Não o digo por mera descrença ou por considerar que os políticos não são capazes de, com bom senso e boa vontade, chegarem a entendimentos. Pelo contrário, são precisamente as boas intenções dos líderes partidários (que querem melhorar a vidas pessoas, quanto mais não seja porque é dessa forma que ganham votos) que me leva a não acreditar num efeito positivo que resulte da mera boa vontade de Seguro. A verdade é que, se Luís Montenegro, André Ventura e José Luís Carneiro acreditam no que defendem, se acreditam que as suas propostas são positivas para os portugueses e que as dos seus adversários são negativas, farão o possível para que as suas ideias sejam aprovadas e que as dos outros acabem reprovadas.
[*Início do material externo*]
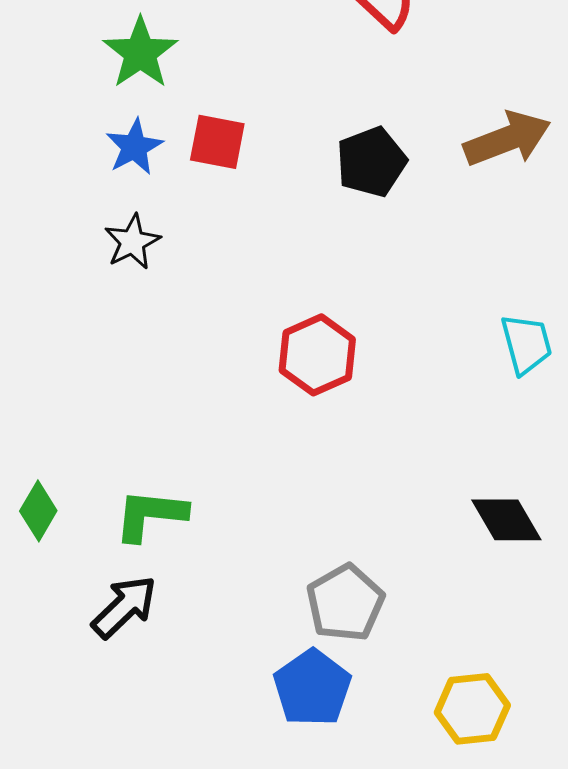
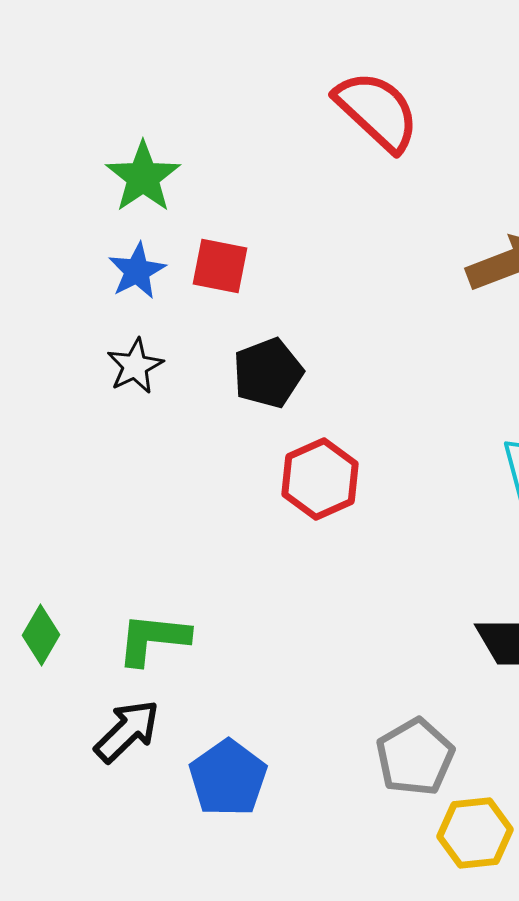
black pentagon: (371, 162) -> (268, 373), moved
gray pentagon: (345, 603) -> (415, 757), moved
blue pentagon: (312, 688) -> (228, 778), moved

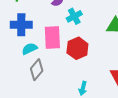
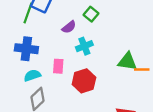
pink rectangle: (52, 38) -> (58, 66), size x0.6

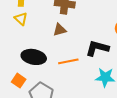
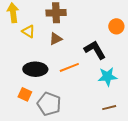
yellow triangle: (21, 19) -> (28, 31), moved
black L-shape: (97, 48) -> (95, 50), turned 55

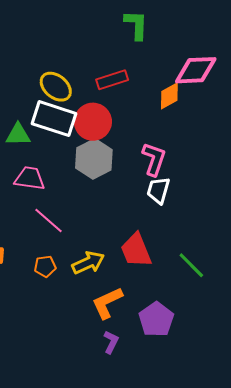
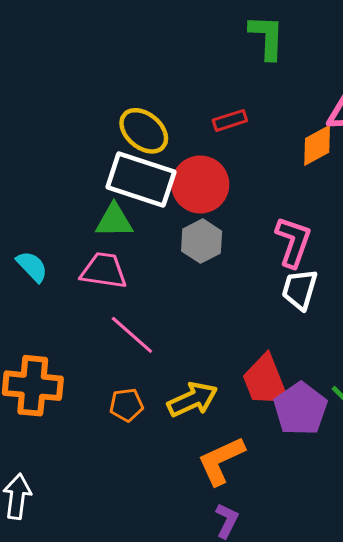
red rectangle: (112, 80) -> (230, 120), size x0.7
green triangle: (18, 135) -> (114, 221), moved
gray hexagon: (94, 159) -> (202, 241), size x0.7
purple pentagon: (156, 319) -> (300, 409), moved

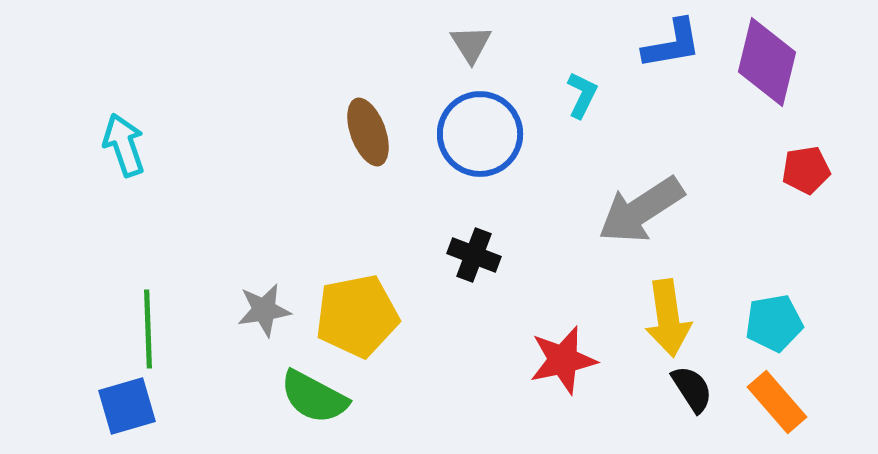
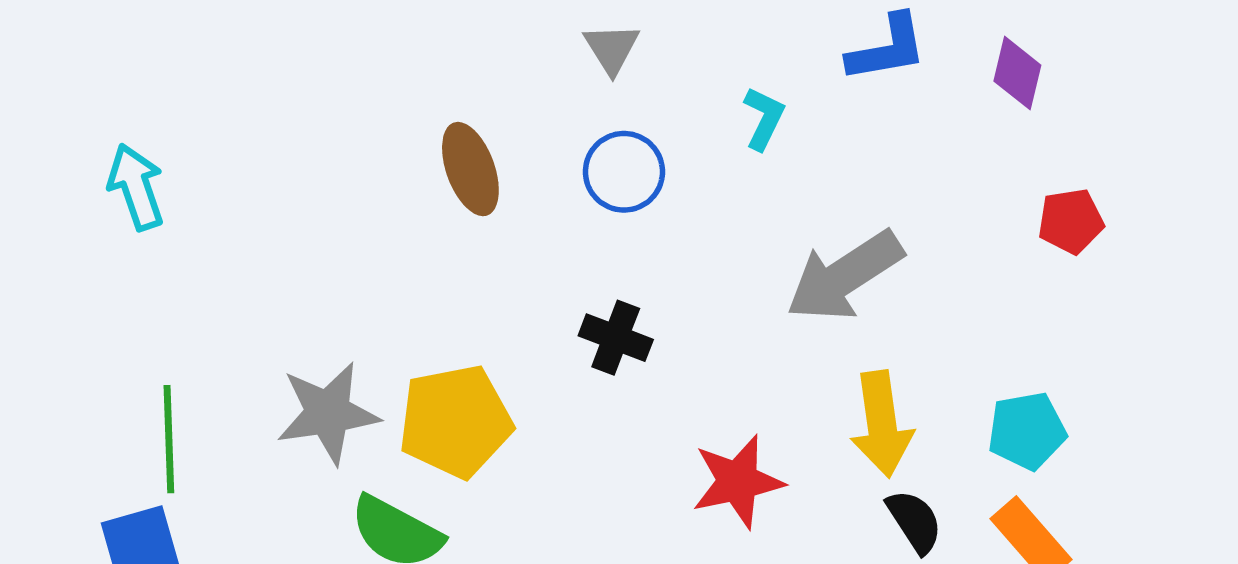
purple diamond: (767, 62) -> (1017, 73), size x0.6
blue circle: (480, 134) -> (624, 172), size x0.7
gray star: (264, 310) -> (328, 413), size x1.4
Dito de forma ainda mais simples: a inflexibilidade não nasce da má vontade; manifesta-se porque há divergências. Mesmo entre pessoas de boa vontade. E na política, essas divergências, quando tão acentuadas, só terminam com a derrota do adversário. Ou porque este não conseguiu convencer a maioria do eleitorado, ou porque falhou redondamente na implementação das suas propostas.

Pode acontecer que, perante um impasse que se torne intolerável, os partidos cheguem a um entendimento. É o chamado consenso. Só que nessa altura, enquanto a discussão pode ter ficado suspensa, o problema persiste. E continua porque, além de não se ter resolvido também não se testaram as diferentes propostas, de modo que nenhuma foi bem-sucedida ou posta em causa. Todas continuam válidas. Mais: ao recorrerem a uma amálgama de pontos de vista e de estratégias cujos efeitos se anulam, nenhum político assume responsabilidades porque não há créditos a receber nem contas a prestar. É verdade que, no meio do descomunal trabalho que dá agradar gregos e troianos, os responsáveis por tais negociações se convençam que fizeram um bom trabalho. E tê-lo-ão feito se a ênfase for colocada na dificuldade do projecto. Se, porém, nos focarmos no resultado, a avaliação é negativa.
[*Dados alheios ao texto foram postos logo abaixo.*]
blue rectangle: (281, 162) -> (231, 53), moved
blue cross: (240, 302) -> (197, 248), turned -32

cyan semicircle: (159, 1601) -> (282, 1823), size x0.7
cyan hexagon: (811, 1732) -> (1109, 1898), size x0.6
Em política é normal e desejável que se façam cedências. No entanto, para que os efeitos produzidos sejam atribuídos a alguém é preciso que um dos lados prevaleça. Que uns cedam mais que outros. Ora, perante a actual situação política do país isso é pouco provável que aconteça. A boa vontade, o trato fácil e o se ser boa pessoa fica-se pela boa vontade, pelo trato fácil e por se ser uma boa pessoa.
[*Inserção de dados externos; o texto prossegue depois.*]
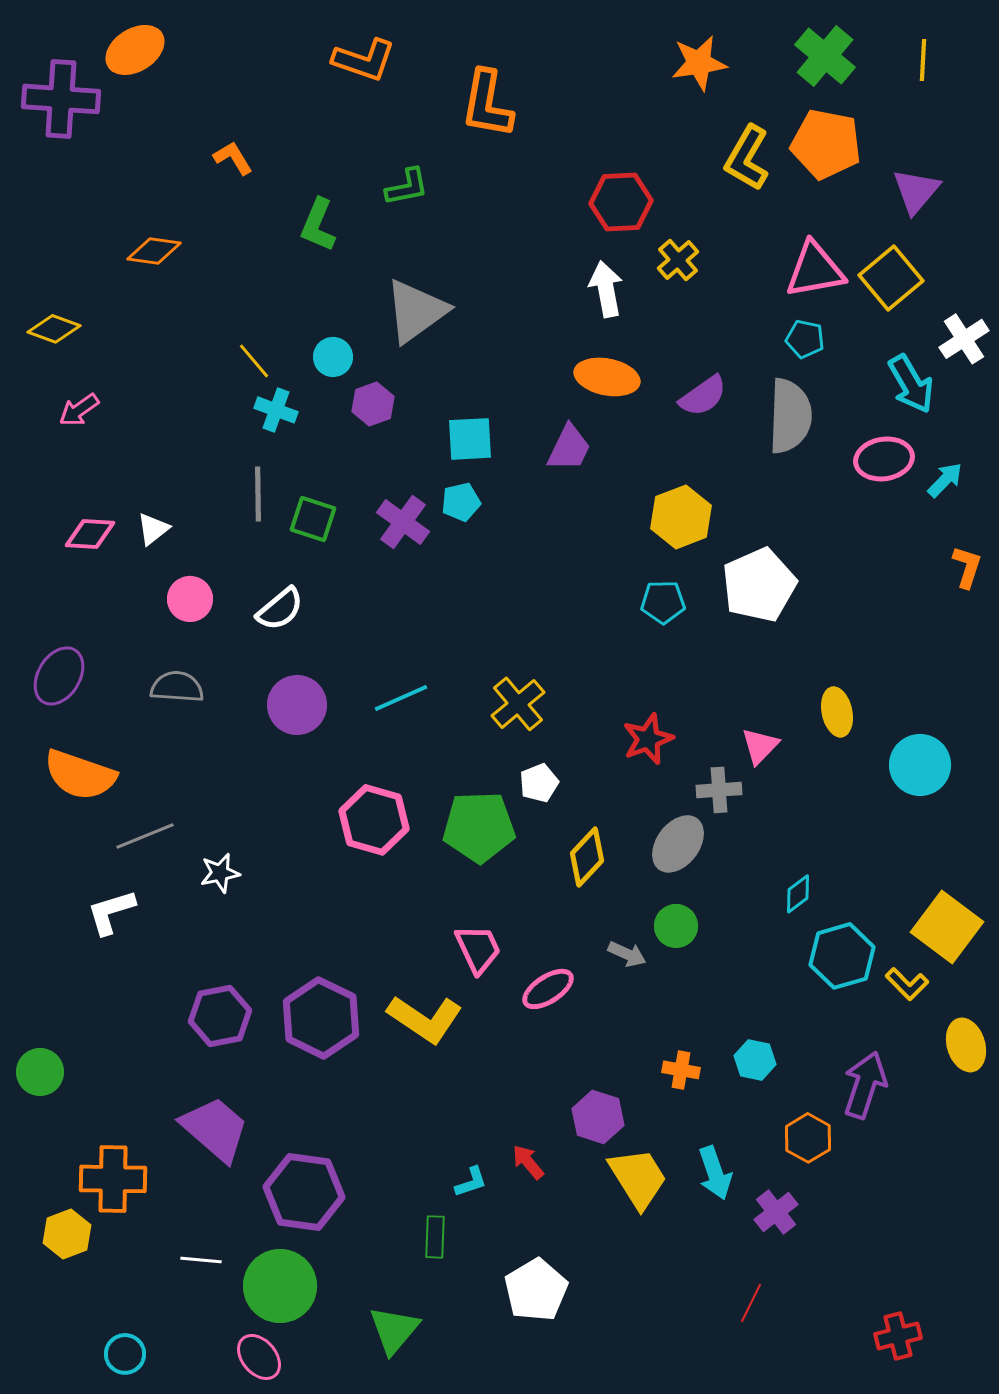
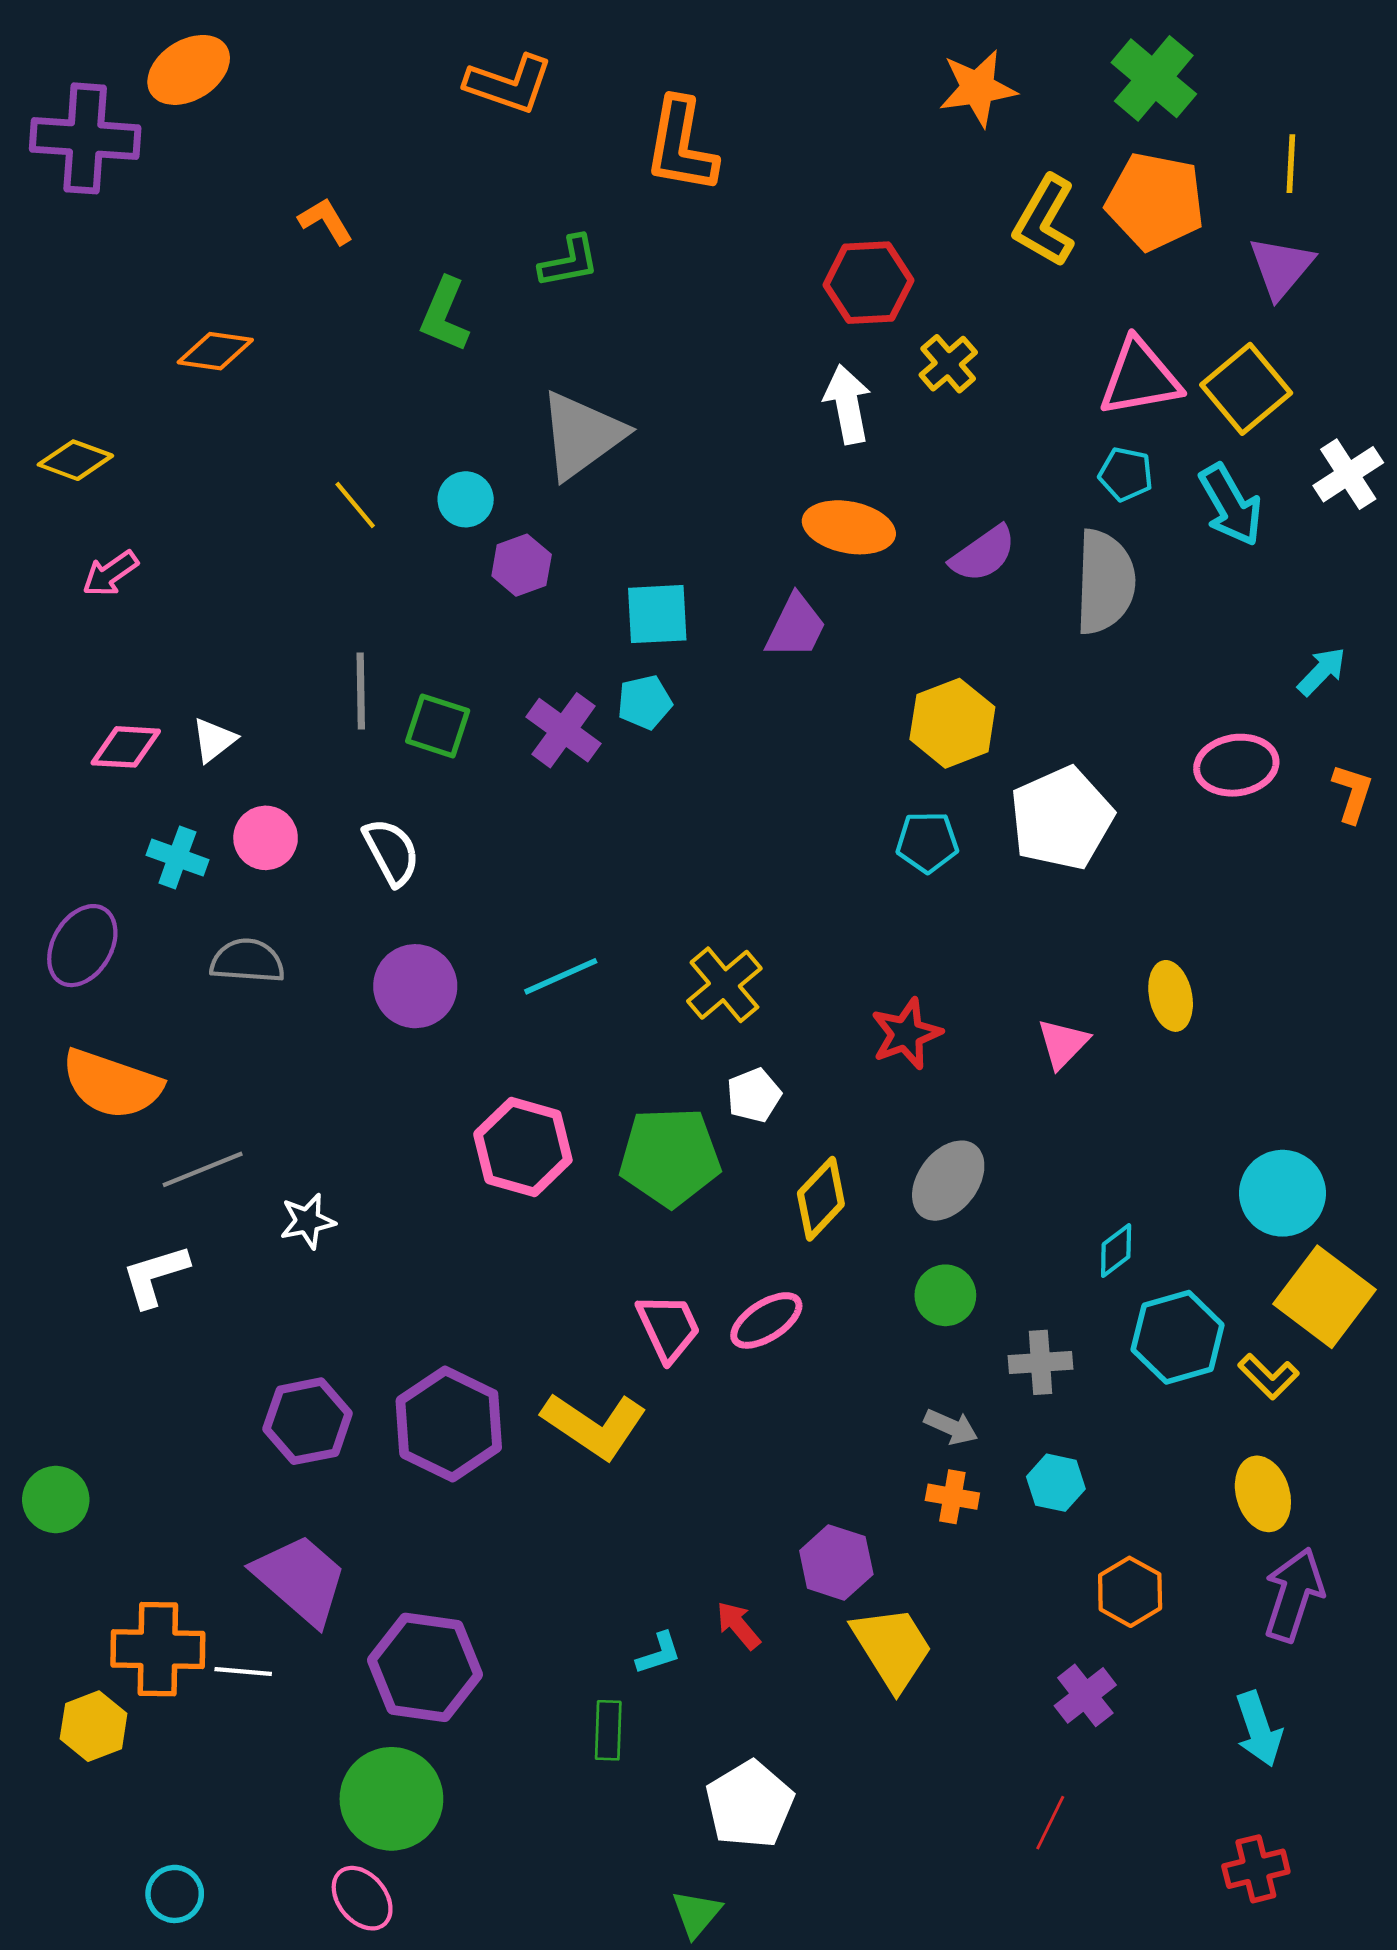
yellow line: (923, 60) -> (1291, 164), moved
cyan arrow: (911, 384) -> (1231, 505), moved
cyan cross: (276, 410) -> (177, 857), moved
pink ellipse: (884, 459) -> (1236, 765), moved
white semicircle: (280, 609) -> (391, 852), turned -78
cyan circle: (920, 765) -> (1282, 1193), moved
gray cross: (719, 790) -> (1041, 1362), moved
gray arrow: (627, 954) -> (951, 1427), moved
pink ellipse: (548, 989) -> (766, 1320), moved
yellow ellipse: (966, 1045) -> (1263, 1494), moved
purple arrow: (865, 1085) -> (1294, 1595), moved
cyan arrow: (715, 1173) -> (1259, 1729), moved
white line: (201, 1260) -> (243, 1672), moved
green triangle: (394, 1330) -> (696, 1914), moved, size x0.7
Entre as múltiplas frases que lhe atribuem, Napoleão terá dito que “para compreendermos um homem, temos de saber o que se passava no mundo quando ele tinha vinte anos”. É a altura da vida mais feliz e mais marcante da maioria das pessoas. António José Seguro não tinha vinte anos quando fez parte do governo de António Guterres, mas essa foi a sua experiência política mais feliz. Se soubermos ou recordarmos o que se passou nessa época compreendemos como funciona António José Seguro: um presidente que dá destaque à boa vontade e à facilidade no trato. E diga-se de passagem que faz muito bem. Só que isso não é um fim, mas um meio. Por si só não resolve nada se não houver mais. Se não existir conteúdo. Se ninguém acreditar em soluções e se bater por elas. É que os problemas são objectivos, logo precisam de soluções objectivas. Não dependem de estados de alma e nem de palmadinhas nas costas. Seguro pode não perceber isto porque era feliz quando a bipolarização era regra e António Guterres primeiro-ministro. Mas quando há três partidos de força equivalente, o impasse só se resolve quando um deles colapsar.